Debbie Blank The Herald-Tribune
The Batesville Herald-Tribune
---- — Batesville High School senior Evan Prunty believes it’s “real important” to get more area residents interested in music by bringing live shows here.
Recently he has collaborated with Gibson Theatre owner Kim Powell on three shows in January, June and July. The first and last concerts featured four bands while the middle one boasted a whopping seven and lasted from 9 p.m.-1 a.m. “That was an interesting situation,” trying to switch out the musical and sound gear for each group without giant pauses in between. “Even a venue with more experience than us would have had trouble,” he maintains.
The sounds have been diverse, but mostly alternative. Through the band Hawthorne Heights, getting ready for a national tour, he met musicians in Follow Me Forward, “really nice guys ... they’ve connected me with different people.” While the majority of groups have been from Indianapolis, others drove to Batesville from Fort Wayne, Cleveland, Wisconsin and even Nebraska. Follow Me Forward and The Day After have played twice, the others just once. “All the bands really enjoyed it,” the teen reports.
He got the word out on Facebook, posters and the theater marquee.
About 100 stood in front of the Gibson stage at each show, according to Powell.

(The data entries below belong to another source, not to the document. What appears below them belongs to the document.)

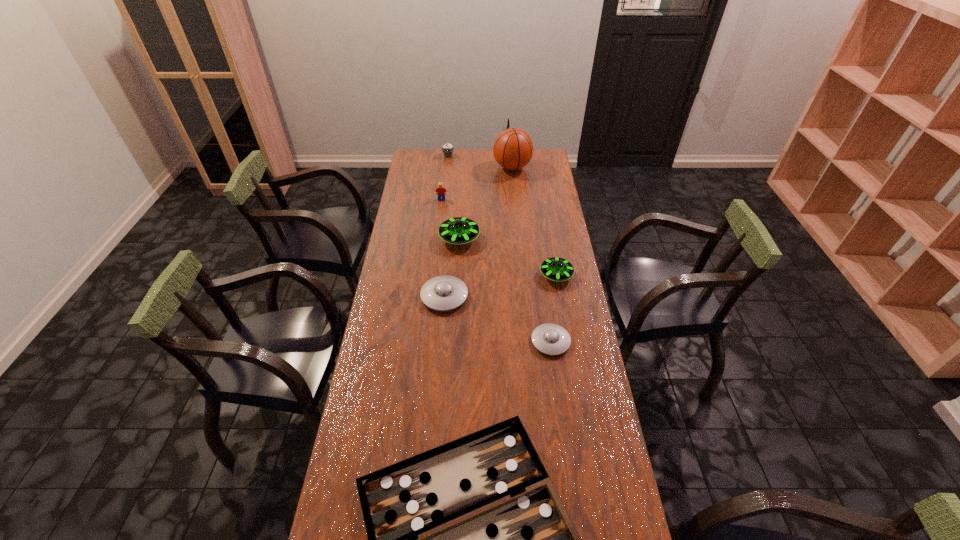 This screenshot has height=540, width=960. Identify the location of object that is positioned at the left edge. (442, 293).

Find the location of `basketball present at the right edge`. basketball present at the right edge is located at coordinates (513, 148).

You are a GUI agent. You are given a task and a screenshot of the screen. Output one action in this format:
    pyautogui.click(x=<x>, y=<y>)
    Task: Click on the object that is at the far right corner
    The width and height of the screenshot is (960, 540).
    Given the screenshot: What is the action you would take?
    pyautogui.click(x=513, y=148)

Image resolution: width=960 pixels, height=540 pixels. In the image, there is a desktop. Find the location of `free space at the far edge`. free space at the far edge is located at coordinates (471, 159).

Locate an element on the screen. The width and height of the screenshot is (960, 540). vacant space at the left edge is located at coordinates (431, 187).

In order to click on free space at the right edge of the desktop in this screenshot , I will do `click(563, 300)`.

The image size is (960, 540). In the image, there is a desktop. What are the coordinates of `free space at the far left corner` in the screenshot? It's located at (434, 150).

In the image, there is a desktop. Identify the location of free space at the far right corner. The width and height of the screenshot is (960, 540). (535, 151).

This screenshot has width=960, height=540. I want to click on free space between the farther green saucer and the cupcake, so click(x=454, y=197).

The height and width of the screenshot is (540, 960). I want to click on empty location between the nearer gray saucer and the left green saucer, so click(x=505, y=290). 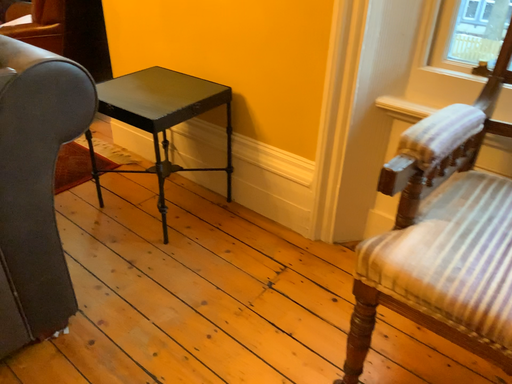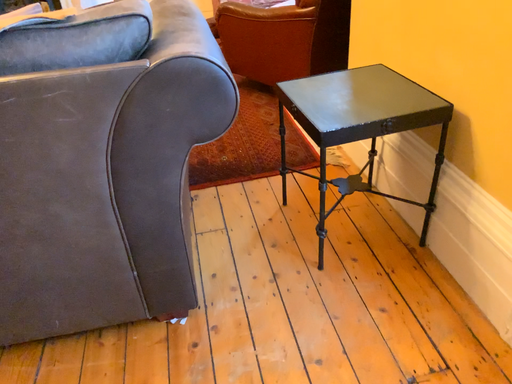 Question: How did the camera likely rotate when shooting the video?

Choices:
 (A) rotated right
 (B) rotated left

Answer: (B) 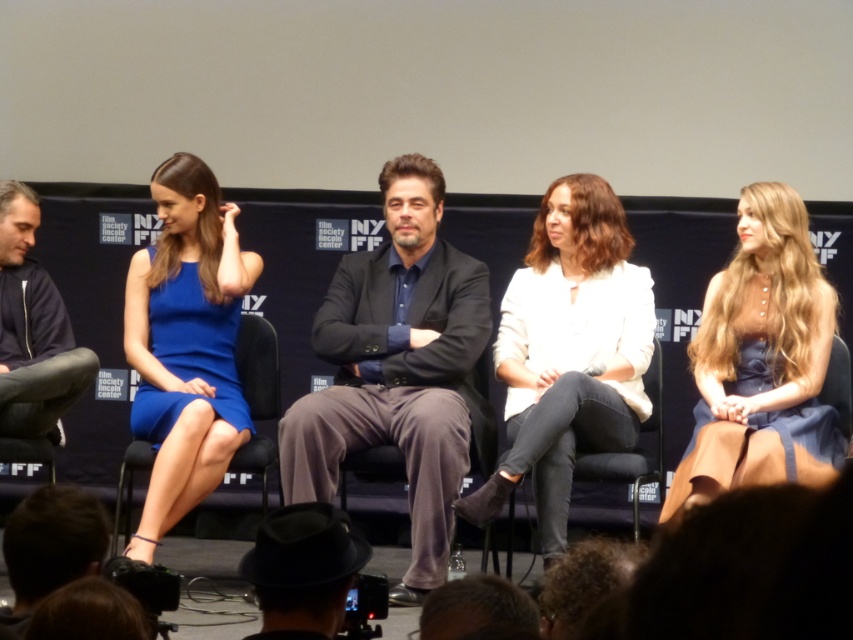 In the scene shown: Is white matte blazer at center positioned in front of matte blue dress at right?

No, white matte blazer at center is further to the viewer.

Is point (621, 248) farther from camera compared to point (763, 280)?

That is True.

Where is `white matte blazer at center`? The width and height of the screenshot is (853, 640). white matte blazer at center is located at coordinates (567, 353).

Is point (570, 360) farther from camera compared to point (0, 216)?

No, it is not.

Locate an element on the screen. white matte blazer at center is located at coordinates (567, 353).

Can you confirm if dark blue zip-up jacket at left is wider than denim at center?

Indeed, dark blue zip-up jacket at left has a greater width compared to denim at center.

Can you confirm if dark blue zip-up jacket at left is shorter than denim at center?

Incorrect, dark blue zip-up jacket at left's height does not fall short of denim at center's.

Does point (19, 264) come behind point (642, 467)?

That is True.

The image size is (853, 640). Find the location of `dark blue zip-up jacket at left`. dark blue zip-up jacket at left is located at coordinates (28, 305). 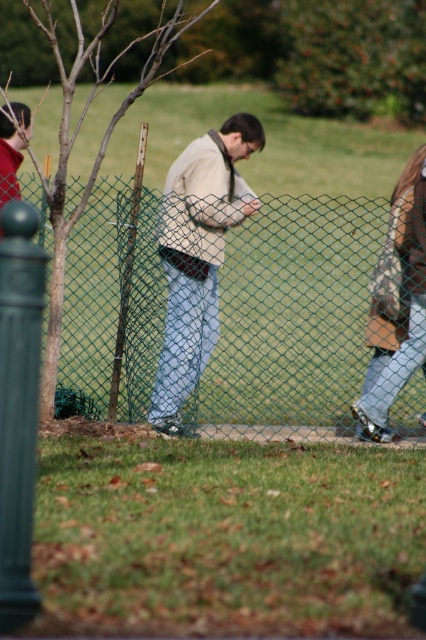 You are a photographer trying to capture both the camouflage jacket at right and the matte black jacket at left in a single shot. Given their height difference, which jacket would appear larger in the photo?

The camouflage jacket at right appears larger in the photo because it is much taller than the matte black jacket at left.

“The Gibson made no money off of the shows ... I didn’t do it for that,” the owner says, but rather to provide youth with a safe place to socialize. “If they’re in the Gibson having a good time, they’re not doing something they shouldn’t be on the outside.”
He reflects, “These are good kids. I really enjoyed working with them. We have had no trouble whatsoever. They did all their own advertising. They cleaned up afterwards. I could tell when Evan and his band came in, they were in it for the music and to have a good time and put on a show for the kids. There were adults there, too.”
One of the concerts showcased all Christian music. PowelI observes, “It amazed me that he got kids that would come to a show like that. One band from quite a ways away – they were awesome,” hanging out and talking with Powell and an employee. “You just don’t see that these days. You get a good hope for the future when you run into kids like that.”
Powell and Prunty are e-mailing back and forth about future shows.
Meanwhile, the senior is busy with school and his latest alternative band, Home For Vacation. The guitarist enjoys creating music with three BHS juniors, pianist Peter Heil, bassist Christian Hopkins and drummer Stanley Fryman. “We do a lot of acoustic stuff, too.” At a recent Walhill Farm date, they played a mix of originals and covers, including “The A Team” by Ed Sheeran.
He’s especially proud of Home For Vacation’s original tune “Count.” According to Prunty, “I wrote the words, Peter wrote the music.” The soft piano and guitar piece “is about a person in a relationship who pays attention to the smaller details: ‘You count the days, I’ll count the heartbeats, you count the miles, I’ll move the inches, you forget the hours, I remember the seconds.’ It’s kind of a sad song. At the end, it says everyone deserves a second chance. We like to write songs you can relate to.”
The Cleveland native, who has lived in Batesville since first grade, says, “We got offered to play at Thompson House in Newport (Ky.),” but the group usually performs around here. “I just want to be prepared.”
The only child of Bill and Cindy Prunty began playing music with the encouragement of former band director Adam Kruse, first a saxophone in fourth and fifth grades. He switched to guitar when Kruse offered “really nice” after school guitar classes. “I play drums, but not well.”
After participating in the Batesville Middle School choir in sixth and seventh grades, he is still working on his singing voice. “You just have to have confidence in yourself.” The student practices music “every chance I get. It’s a good stress reliever.”
Prunty, who turns 18 Aug. 30, is already signed up to vote. He looks forward to seeing Hawthorne Heights (please see related article) perform at Bogart’s, Cincinnati, Oct. 8 as part of the Scream it Like you Mean it Tour. When asked about pastimes, the teen reports, “I like doing a lot of things with video” and taking nature photos.
A year from now he will be in college, perhaps at the University of Cincinnati, majoring in business and electronic media (video and sound production).
Music will remain an ambition. “It’s a lot of fun whether it’s a more serious band setting, or myself and a few friends playing. It’s a good thing to have in your life.”